Wow, it’s been a long time.

I almost forgot how to sign in and post a new blog on this site.

I have been gone for a while, a long while. I disappeared from Twitter, the blog, the podcast I started last year, Instagram for a while and anything diabetes related.

So, why come back? Why now? And why did I leave?

Leaving was not something that I planned, but I knew it was coming for a while.

I was becoming so drained by all the negativity on every single post that I posted or tweet that I made. If my tweet or post did not align 100% with people’s views, they would just go on a full blown attack on me.

I guess that’s just the society we live in now, unfortunately in my opinion. Everyone’s opinion can be expressed, which is great, but you are not allowed to express an opinion that differs from someone else without being attacked.

And, I just couldn’t deal with it anymore. I couldn’t deal with people that woke up everyday looking for a fight, looking to just be negative and looking to just attack people for every little thing.

You could do 10 things and 9 of them be great, but the 1 that may not be perfect, just gets attacked. And I was sick of it….I am still am, but as I said above, it’s the society we live in now. It is our new reality.

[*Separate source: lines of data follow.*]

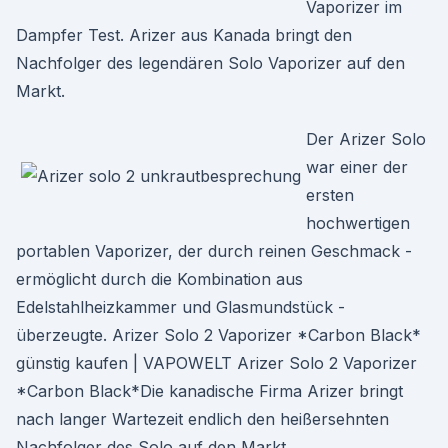
Vaporizer im
Dampfer Test. Arizer aus Kanada bringt den
Nachfolger des legendären Solo Vaporizer auf den
Markt.
Der Arizer Solo
war einer der
ersten
hochwertigen
portablen Vaporizer, der durch reinen Geschmack -
ermöglicht durch die Kombination aus
Edelstahlheizkammer und Glasmundstück -
überzeugte. Arizer Solo 2 Vaporizer *Carbon Black*
günstig kaufen | VAPOWELT Arizer Solo 2 Vaporizer
*Carbon Black*Die kanadische Firma Arizer bringt
nach langer Wartezeit endlich den heißersehnten
Nachfolger des Solo auf den Markt.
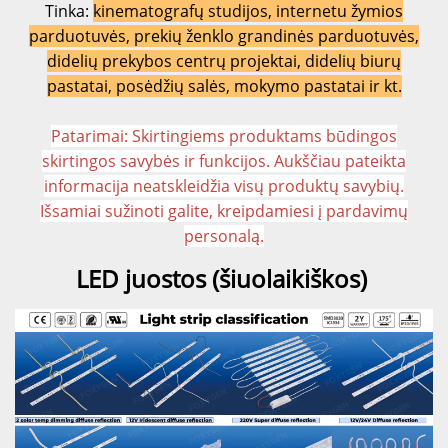
Tinka:
kinematografų studijos, internetu žymios
parduotuvės, prekių ženklo grandinės parduotuvės,
didelių prekybos centrų projektai, didelių biurų
pastatai, posėdžių salės, mokymo pastatai ir kt.
Patarimai: Skirtingiems produktams būdingos
skirtingos savybės ir funkcijos. Aukščiau pateikta
informacija neatskleidžia visų produktų savybių.
Išsamiai sužinoti galite, kreipdamiesi į pardavimų
personalą.
LED juostos (šiuolaikiškos) 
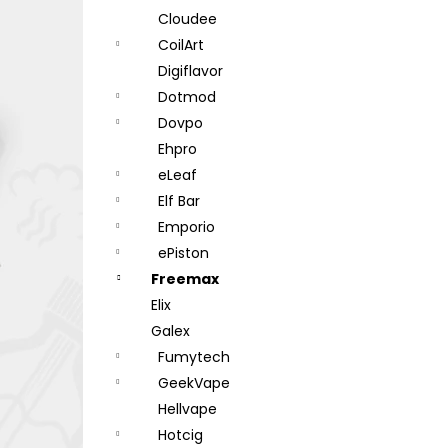
Cloudee
CoilArt
Digiflavor
Dotmod
Dovpo
Ehpro
eLeaf
Elf Bar
Emporio
ePiston
Freemax
Elix
Galex
Fumytech
GeekVape
Hellvape
Hotcig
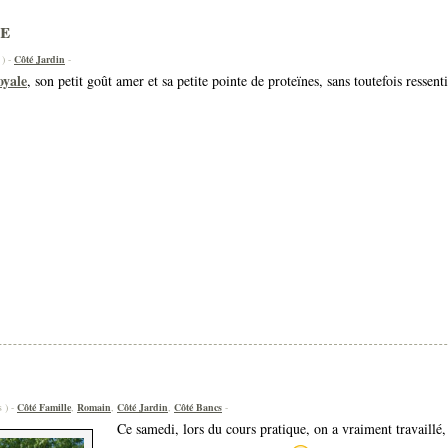
le
 ) -
Côté Jardin
-
oyale
, son petit goût amer et sa petite pointe de proteïnes, sans toutefois ressentir
s ) -
Côté Famille
,
Romain
,
Côté Jardin
,
Côté Bancs
-
Ce samedi, lors du cours pratique, on a vraiment travaillé,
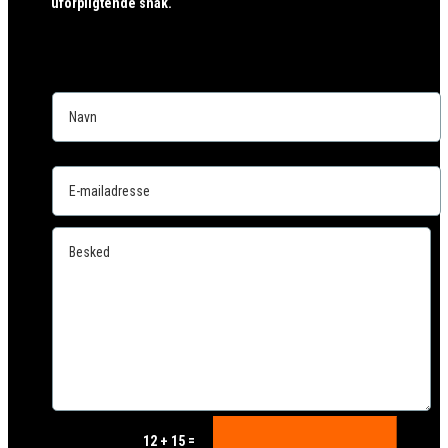
uforpligtende snak.
=
12 + 15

I just needed a break from it.

A Diagnosis Changed it All

Then, in February, our lives changed forever. My daughter was diagnosed with Type 1. At first, it made me want to advocate even more and do even more. And then the double alerts started going off, one for me, one for her. Then she started on a Dexcom and we had two Dexcoms to change.

Then she started on an OmniPod and then we had two OP changes. Next thing you know, it was all day, every day mixed with alerts. Not managing my diabetes to the fullest because I’m too concerned with a 4 year old.

It became overwhelming, very fast.

I had nothing in me to write about the disease. For the first time in a long time, I had a totally different hatred towards this disease.

Add Another Child to the Mix

In the summertime, we welcomed another baby girl into our family.

No Sleep + Two PWDs + Newborn + Buying a House + No Sleep + Anxiety = Total Disaster!

I started to have multiple panic attacks every day. My blood pressure was rising (I had to increase my meds). I was not able to function throughout the day because I would become lightheaded and very foggy for hours straight. I couldn’t concentrate on conversations because I felt like I was just floating.

I wasn’t sleeping. I wasn’t eating well. I wasn’t managing my own diabetes well. I was constantly worrying about my daughter’s T1D. I was worrying about our newborn. I was worrying about whether our new home would close.

The absolute last thing I needed at that time was to be writing about all of this and then getting attacked by people.

So, I stepped away.

I wanted nothing to do with diabetes other than having to go through the motions of doing what I needed to do to survive each day and keep my daughter alive.

The Message

And then one day I got a message from someone. They told me that they used to read my blog for 7 years when they were first diagnosed. Then, later on they ended up having a kid and my articles about my fears when I first found out my wife was pregnant helped them get through their pregnancy.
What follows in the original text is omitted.